In St. James' Square, illuminated human figures sat on top of buildings or floated amongst the trees.

This is how they looked a little closer up.  As you walked towards them, they seemed to be moving against the dark sky. 

This installation was called "The Time Travellers", and it's by Cedric le Bourgne - check out the amazing bird picture on his website, here.  If you notice a certain French slant to the names, I think it might be because France seems to go in for light installations. We've often seen Son et Lumiere presentations on visits to France, and I think they have them in other places too. But this festival is a first for London.

It was all but impossible to get through the four small gates into St James' Square at first, but the crowds were good natured and formed themselves into the traditional tube train queuing routine - walk on the right - and in the end everyone managed to squeeze into the more spacious park through the narrow little gates. And what a relief it was to get inside. Then, all you had to do was get out afterwards....

I don't think the organisers can have been expecting anything like this number of spectators, because little thought seemed to have been given to finding sensible and practical places to site some of the installations.  We wanted to see Deepa Man-Kler's "Neon Dogs", but it was at ground floor level in a shop window past which ran a none-too-wide pavement.  What with people trying to see the installation, or walk past on the pavement, and not get knocked off into the traffic, this ended up as another one we simply couldn't manage to see.

Apparently the installations at Kings Cross had to be switched off last night because of overcrowding.    T and I want to see them though, so we might get along early this evening. I don't know how we will get to Kings Cross without the tube. There aren't any buses going there from here.  Perhaps we will drive to a tube station on a line that IS open - if you can park. Or maybe we should just walk - it is walkable (just).

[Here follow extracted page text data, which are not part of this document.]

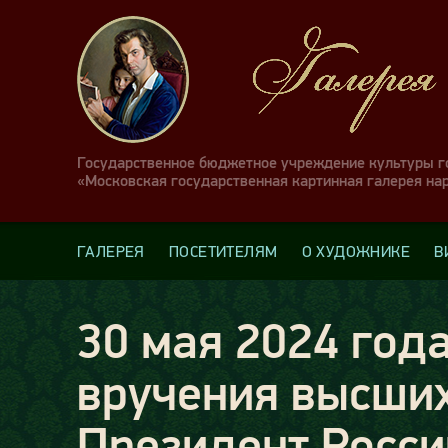
Государственное бюджетное учреждение культуры 
«Московская государственная картинная галерея на
ГАЛЕРЕЯ
ПОСЕТИТЕЛЯМ
О ХУДОЖНИКЕ
В
30 мая 2024 год
вручения высших
Президент Росс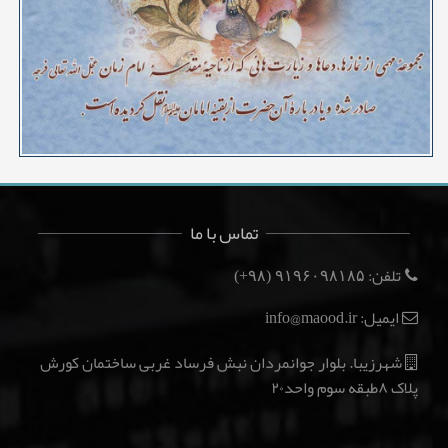
تماس با ما
تلفن:
(۹۸+)
۹۱۹۶۰۹۸۱۸۵
ایمیل: info@maood.ir
شهرزیبا. بلوار جوانمردان نبش فرساد غربی ساختمان کورش
پلاک ۸طبقه سوم واحد۲۰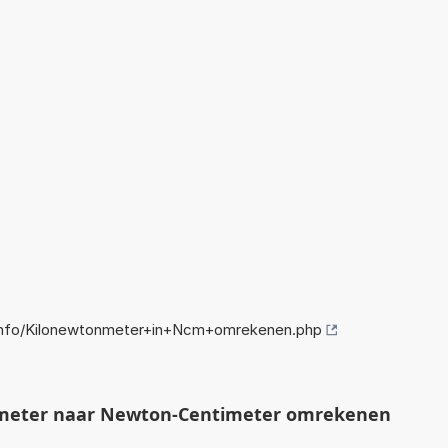
info/Kilonewtonmeter+in+Ncm+omrekenen.php
meter naar Newton-Centimeter omrekenen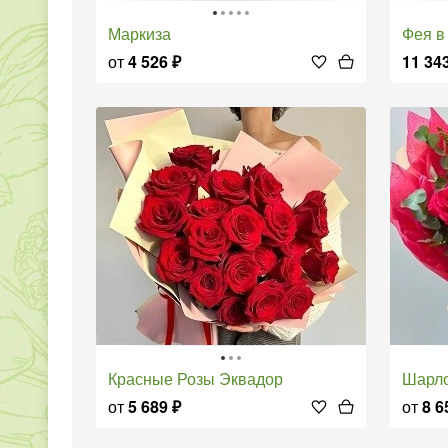
Маркиза
Фея 
от
4 526
₽
11 34
Красные Розы Эквадор
Шарл
от
5 689
₽
от
8 6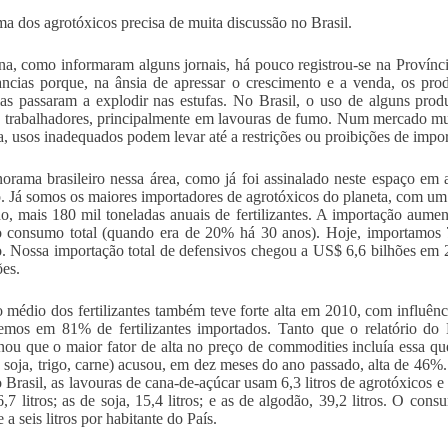
ma dos agrotóxicos precisa de muita discussão no Brasil.
a, como informaram alguns jornais, há pouco registrou-se na Província
ncias porque, na ânsia de apressar o crescimento e a venda, os pro
as passaram a explodir nas estufas. No Brasil, o uso de alguns pro
s trabalhadores, principalmente em lavouras de fumo. Num mercado mu
a, usos inadequados podem levar até a restrições ou proibições de impo
orama brasileiro nessa área, como já foi assinalado neste espaço em a
. Já somos os maiores importadores de agrotóxicos do planeta, com um
do, mais 180 mil toneladas anuais de fertilizantes. A importação a
 consumo total (quando era de 20% há 30 anos). Hoje, importamos 
o. Nossa importação total de defensivos chegou a US$ 6,6 bilhões e
ões.
 médio dos fertilizantes também teve forte alta em 2010, com influênc
mos em 81% de fertilizantes importados. Tanto que o relatório do
ou que o maior fator de alta no preço de commodities incluía essa qu
, soja, trigo, carne) acusou, em dez meses do ano passado, alta de 46%.
o Brasil, as lavouras de cana-de-açúcar usam 6,3 litros de agrotóxicos 
6,7 litros; as de soja, 15,4 litros; e as de algodão, 39,2 litros. O cons
 a seis litros por habitante do País.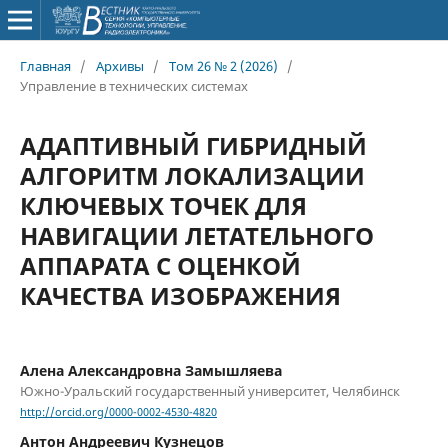
Главная
/
Архивы
/
Том 26 № 2 (2026)
/
Управление в технических системах
АДАПТИВНЫЙ ГИБРИДНЫЙ
АЛГОРИТМ ЛОКАЛИЗАЦИИ
КЛЮЧЕВЫХ ТОЧЕК ДЛЯ
НАВИГАЦИИ ЛЕТАТЕЛЬНОГО
АППАРАТА С ОЦЕНКОЙ
КАЧЕСТВА ИЗОБРАЖЕНИЯ
Алена Александровна Замышляева
Южно-Уральский государственный университет, Челябинск
http://orcid.org/0000-0002-4530-4820
Антон Андреевич Кузнецов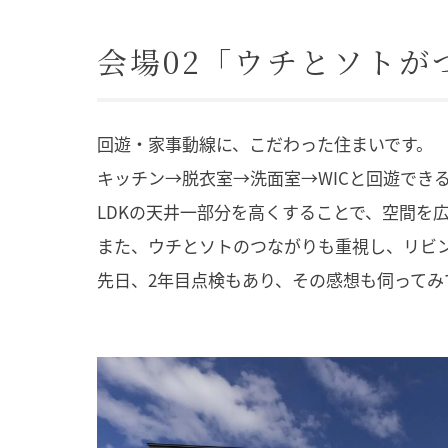
会場02「ウチとソト
回遊・家事動線に、こだわった住まいです。
キッチン→脱衣室→洗面室→WICと回遊でき
LDKの天井一部分を高くすることで、空間を
また、ウチとソトのつながりも重視し、リビ
先日、2年目点検もあり、その感想も伺ってみ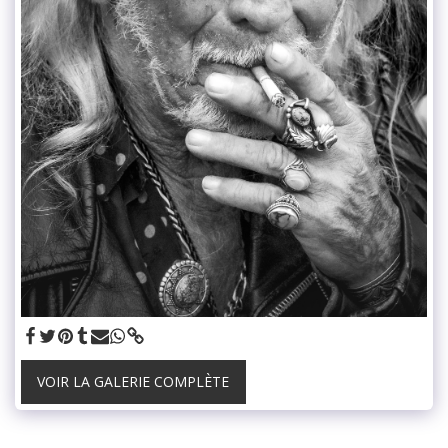
VOIR LA GALERIE COMPLÈTE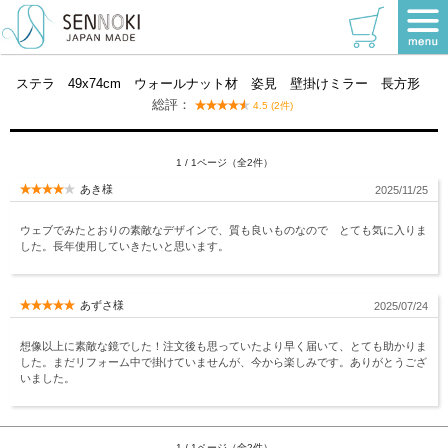
お客様の声
ステラ 49x74cm ウォールナット材 姿見 壁掛けミラー 長方形
総評：
4.5 (2件)
1 / 1ページ（全2件）
あき様
2025/11/25
ウェブでみたとおりの素敵なデザインで、質も良いものなので とても気に入りま
した。長年使用していきたいと思います。
あずさ様
2025/07/24
想像以上に素敵な鏡でした！注文後も思っていたより早く届いて、とても助かりま
した。まだリフォーム中で掛けていませんが、今から楽しみです。ありがとうござ
いました。
1 / 1ページ（全2件）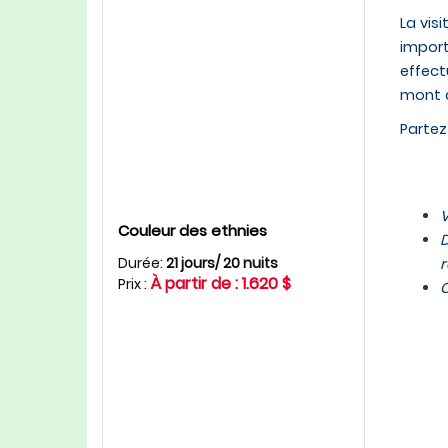
La vis
import
effect
mont d
Parte
V
Couleur des ethnies
D
Durée:
21 jours/ 20 nuits
r
À partir de : 1.620 $
Prix :
C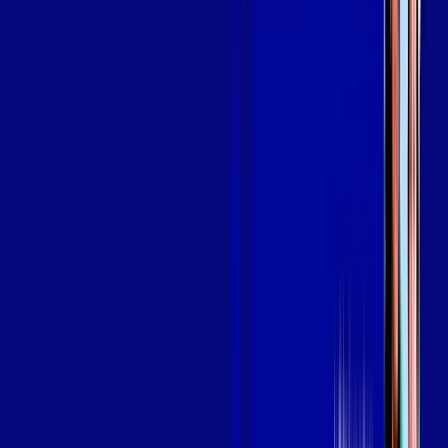
SEU
PLANO DE INTERNET
aya bookes
skeelo
Assine Internet Fibra Giga Mais Fibra
em RESENDE
A internet da Giga Mais Fibra em RESENDE é muito rápida
para você navegar, assistir a vídeos, ver seus shows
preferidos, ouvir músicas e levar a sua experiência de jogo
online a outro nível. Clique em CONTRATAR AGORA, ou fale
com um de nossos consultores via WhatsApp, e mude de vez
para a Giga Mais Fibra Internet Banda Larga.
FALAR COM CONSULTOR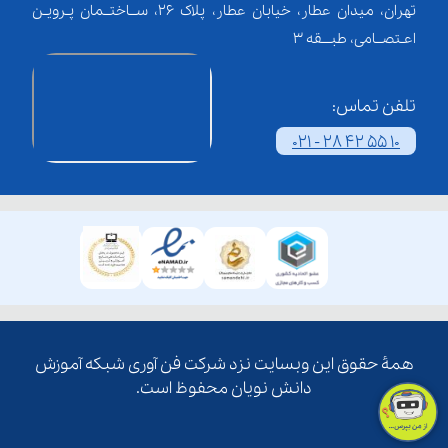
تهران، میدان عطار، خیابان عطار، پلاک 26، ســاختــمان پـرویـن
اعـتصــامی، طبـــقه 3
تلفن تماس:
021 - 28 42 55 10
همۀ حقوق این وبسایت نزد شرکت فن آوری شبکه آموزش
دانش نویان محفوظ است.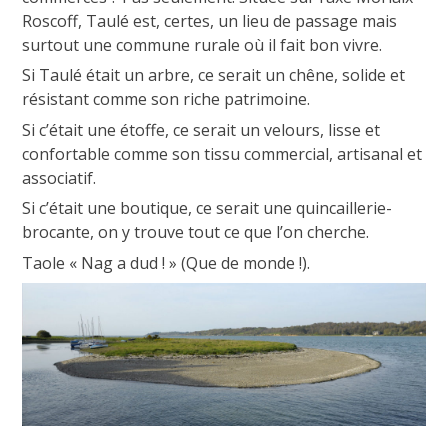
Roscoff, Taulé est, certes, un lieu de passage mais
surtout une commune rurale où il fait bon vivre.
Si Taulé était un arbre, ce serait un chêne, solide et
résistant comme son riche patrimoine.
Si c’était une étoffe, ce serait un velours, lisse et
confortable comme son tissu commercial, artisanal et
associatif.
Si c’était une boutique, ce serait une quincaillerie-
brocante, on y trouve tout ce que l’on cherche.
Taole « Nag a dud ! » (Que de monde !).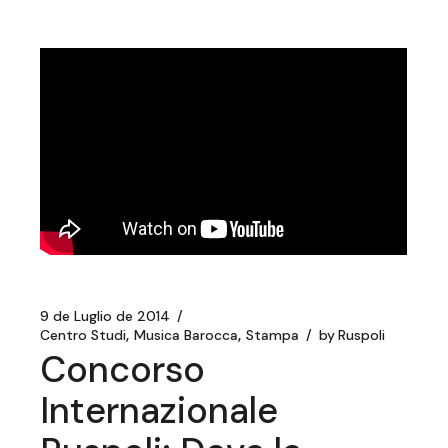
9 de Luglio de 2014
Centro Studi
Musica Barocca
Stampa
by
Ruspoli
Concorso
Internazionale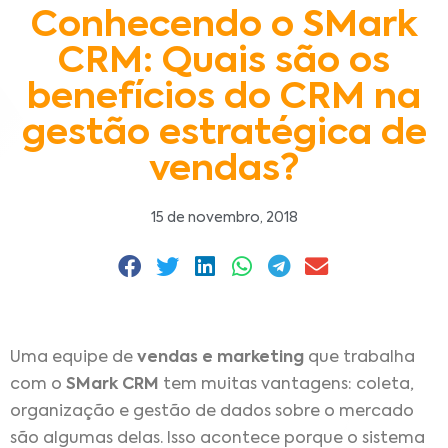
Conhecendo o SMark
CRM: Quais são os
benefícios do CRM na
gestão estratégica de
vendas?
15 de novembro, 2018
Uma equipe de
vendas e marketing
que trabalha
com o
SMark CRM
tem muitas vantagens: coleta,
organização e gestão de dados sobre o mercado
são algumas delas. Isso acontece porque o sistema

Today, I'm trying to get the details of a trip to Iceland sorted out.  Iceland in February might not be everyone's cup of tea but it sounds as if my trip will be very interesting, although very short.  Hope the bug has gone by then.  T and I can't believe how it is lingering. If it wasn't both of us we would start to wonder if there was something wrong with our immune systems, but it is much better than it was a couple of weeks ago, and for that I am grateful.